Start of Records for this exercise

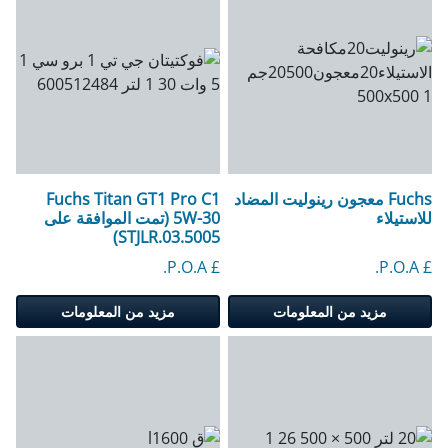
Fuchs معجون رينوليت المضاد
Fuchs Titan GT1 Pro C1
للاستيلاء
5W-30 (تمت الموافقة على
STJLR.03.5005)
£ P.O.A.
£ P.O.A.
مزيد من المعلومات
مزيد من المعلومات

End of Records for this exercise

What is being asked –
Report, for the data above, every line in which the string "Fuchs" appears.

Reply –
Fuchs معجون رينوليت المضاد
Fuchs Titan GT1 Pro C1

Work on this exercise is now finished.